关键词:  深度神经网络  语音识别  对抗攻击  对抗防御  人工智能安全
DOI:10.19363/J.cnki.cn10-1380/tn.2022.01.09
投稿时间:2021-07-06修订日期:2021-10-27
基金项目:本课题得到国家自然科学基金(No.61903334),浙江省自然科学基金(No.LY21F030016)资助
A Review of Speech Adversarial Attack and Defense Methods
XU Dongwei1,2, FANG Ruochen1,2, JIANG Bin1,2, XUAN Qi1,2
(1.Institute of Cyberspace Security, Zhejiang University of Technology, Hangzhou 310023, China;2.College of Information Engineering, Zhejiang University of Technology, Hangzhou 310023, China)
Abstract:
With the development of artificial intelligence, the interaction between humans and machines has become more and more important. Speech is an important tool for communication between humans and smart communication devices, and has developed rapidly in recent years.

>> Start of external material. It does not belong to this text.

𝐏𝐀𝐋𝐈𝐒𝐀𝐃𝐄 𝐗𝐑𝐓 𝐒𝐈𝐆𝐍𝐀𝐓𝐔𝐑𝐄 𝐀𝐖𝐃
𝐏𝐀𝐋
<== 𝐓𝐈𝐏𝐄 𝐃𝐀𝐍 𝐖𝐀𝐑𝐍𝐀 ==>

Speaker recognition, emotion recognition, and speech recognition have been widely popularized and applied. In particular, with the rapid development of deep learning technology, speech technology that bases on deep learning enables machines to understand the content of speech and recognize the speaker at a level similar to that of humans. Both efficiency and accuracy have been unprecedentedly improved. For example, mobile phone speech assistant uses speech to control smart home appliances and banking, it can also be used to remotely verify user identity to prevent fraud, etc. But because of the widespread popularity of speech, its security issues have attracted public attention. Researches show that Deep Neural Network (DNN) for speech tasks is vulnerable to adversarial attacks. That is, the attacker can deceive the DNN model by adding imperceptible disturbances to original speech. The generated adversarial samples are indistinguishable by human ears, but they will be predicted by the model incorrectly. This phenomenon first appeared in the visual field, and now it has aroused research interest in the speech field. Based on this, this paper summarizes the research and literature related to adversarial attacks and defense methods in the speech field in recent years. First the speech tasks are divided according to application scenarios, we introduce the mainstream tasks and their general development background. Then we explain the definition of speech adversarial attacks and introduce digital attacks and physical attacks according to speech application scenarios. Later, for the defense methods of speech adversarial samples, we classify them into adversarial defense and adversarial detection, we introduce them separately. Finally, we further discuss the possible deficiencies, future prospects, and development directions of this research field.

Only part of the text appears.